It is to be understood that both the foregoing general description and the following detailed description are exemplary and explanatory only and are not restrictive of the invention as claimed.
Drawings
The accompanying drawings, which are incorporated in and constitute a part of this specification, illustrate embodiments consistent with the invention and together with the description, serve to explain the principles of the invention.
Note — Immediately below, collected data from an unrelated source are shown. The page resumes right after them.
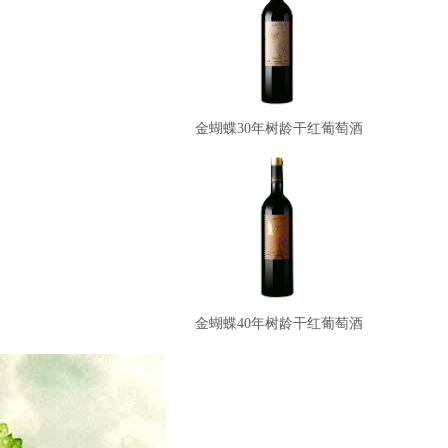
金蝴蝶30年树龄干红葡萄酒
金蝴蝶40年树龄干红葡萄酒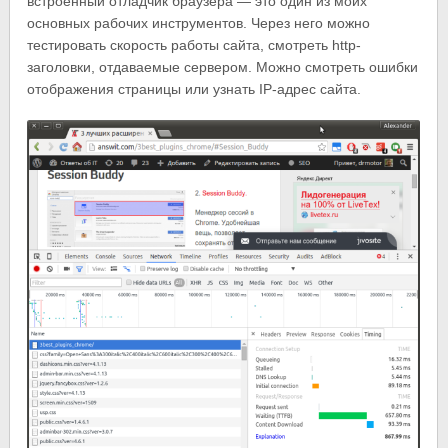
встроенный отладчик браузера — это один из моих
основных рабочих инструментов. Через него можно
тестировать скорость работы сайта, смотреть http-
заголовки, отдаваемые сервером. Можно смотреть ошибки
отображения страницы или узнать IP-адрес сайта.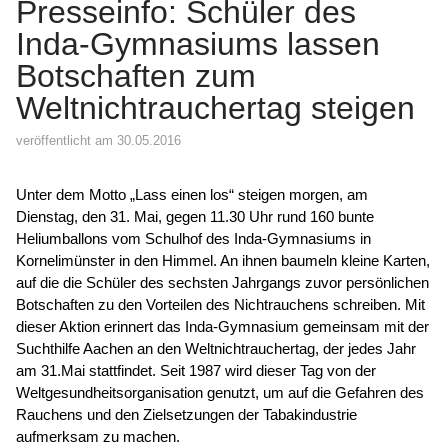
Presseinfo: Schüler des
Inda-Gymnasiums lassen
Botschaften zum
Weltnichtrauchertag steigen
veröffentlicht am 30.05.2016
Unter dem Motto „Lass einen los“ steigen morgen, am
Dienstag, den 31. Mai, gegen 11.30 Uhr rund 160 bunte
Heliumballons vom Schulhof des Inda-Gymnasiums in
Kornelimünster in den Himmel. An ihnen baumeln kleine Karten,
auf die die Schüler des sechsten Jahrgangs zuvor persönlichen
Botschaften zu den Vorteilen des Nichtrauchens schreiben. Mit
dieser Aktion erinnert das Inda-Gymnasium gemeinsam mit der
Suchthilfe Aachen an den Weltnichtrauchertag, der jedes Jahr
am 31.Mai stattfindet. Seit 1987 wird dieser Tag von der
Weltgesundheitsorganisation genutzt, um auf die Gefahren des
Rauchens und den Zielsetzungen der Tabakindustrie
aufmerksam zu machen.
FIG. 1 is a schematic illustration of N4-AC-C- (S) -GNA phosphoramidite according to an exemplary embodiment 1 H NMR spectrum;
FIG. 2 is a schematic illustration of N4-AC-C- (S) -GNA phosphoramidite according to an exemplary embodiment 31 PNMR spectrogram;
FIG. 3 is an HPLC purity profile of N4-AC-C- (S) -GNA phosphoramidite according to an exemplary embodiment.
Detailed Description
The following description of the embodiments of the present invention will be made clearly and completely, and it is apparent that the described embodiments are only some embodiments of the present invention, but not all embodiments. All other embodiments, which are derived by a person skilled in the art based on the embodiments of the invention, fall within the scope of protection of the invention.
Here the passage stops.